Yesterday, the PCAOB announced an enforcement settlement against Deloitte & Touches's Brazilian affiliate. Two "firsts" here: 1) imposition of an $8 million civil penalty and 2) admission of guilt by a global network firm to charges. Twelve (12) former partners, including some firm leaders, and staff were sanctioned separately for non-cooperation, covering up evidence, and other offenses. Interestingly, the PCAOB "granted significant credit for extraordinary cooperation to one individual — a senior manager on the audit — after he reported to PCAOB staff that senior firm management was obstructing the PCAOB investigation.
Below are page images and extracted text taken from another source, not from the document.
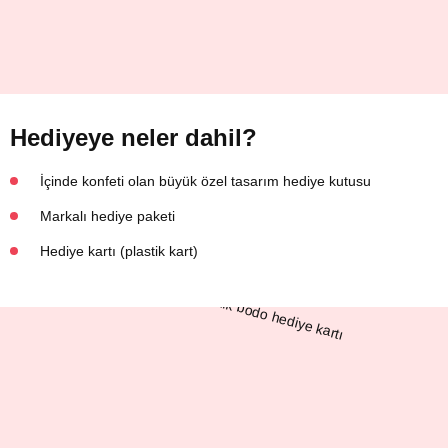
Hediyeye neler dahil?
İçinde konfeti olan büyük özel tasarım hediye kutusu
Markalı hediye paketi
Hediye kartı (plastik kart)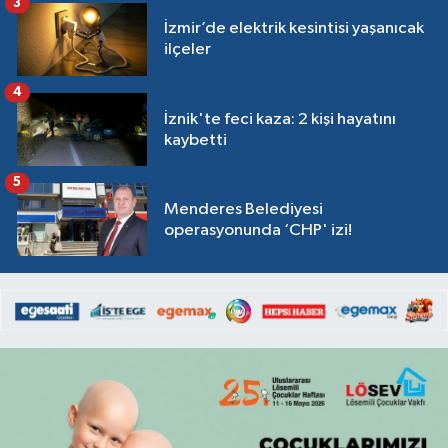
3
İzmir’de elektrik kesintisi yaşanıcak
ilçeler
4
İznik'te feci kaza: 2 kişi hayatını
kaybetti
5
Menderes Belediyesi
operasyonunda ‘CHP' izi!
The Board also granted credit to two other individuals for providing substantial assistance to the investigation". From the press release dated 12/5/16.
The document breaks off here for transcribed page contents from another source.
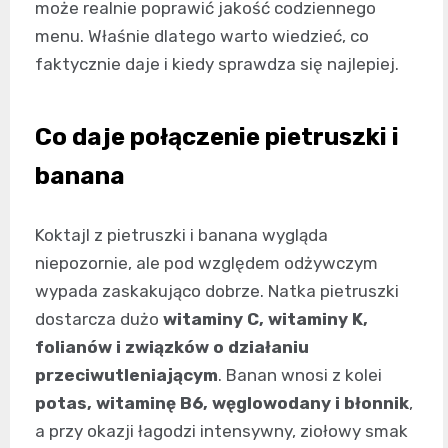
może realnie poprawić jakość codziennego
menu. Właśnie dlatego warto wiedzieć, co
faktycznie daje i kiedy sprawdza się najlepiej.
Co daje połączenie pietruszki i
banana
Koktajl z pietruszki i banana wygląda
niepozornie, ale pod względem odżywczym
wypada zaskakująco dobrze. Natka pietruszki
dostarcza dużo
witaminy C, witaminy K,
folianów i związków o działaniu
przeciwutleniającym
. Banan wnosi z kolei
potas, witaminę B6, węglowodany i błonnik
,
a przy okazji łagodzi intensywny, ziołowy smak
According to the Board's Order:
...the Public Company Accounting Oversight Board ("Board" or "PCAOB") is: (1) censuring Deloitte Touche Tohmatsu Auditores Independentes ("Deloitte Brazil," "Firm," or "Respondent"); (2) limiting the activities, functions, and operations of Deloitte Brazil, including by prohibiting the Firm from accepting new engagements to prepare or issue audit reports for new clients who are issuers, brokers,or dealers, as those terms are defined by U.S. securities laws and PCAOB rules, until the Firm completes certain quality control remediation measures; (3) requiring Deloitte Brazil to engage an independent monitor for the period specified in this Order; (4) requiring Deloitte Brazil to adopt and implement certain policies and procedures related to the Firm's system of quality control; (5) requiring Deloitte Brazil to provide additional professional education and training to its associated persons; and (6) imposing a civil money penalty in the amount of $8,000,000 on Deloitte Brazil. The Board is imposing these sanctions on the basis of its findings that Deloitte Brazil: (a) violated securities laws and PCAOB rules and standards in issuing unqualified audit reports concerning the 2010 financial statements and internal control of an issuer client; (b) improperly altered the work papers for its audits of two issuer clients in connection with a Board inspection in 2012; and (c) obstructed and otherwise failed to cooperate with a Board investigation concerning those two audits.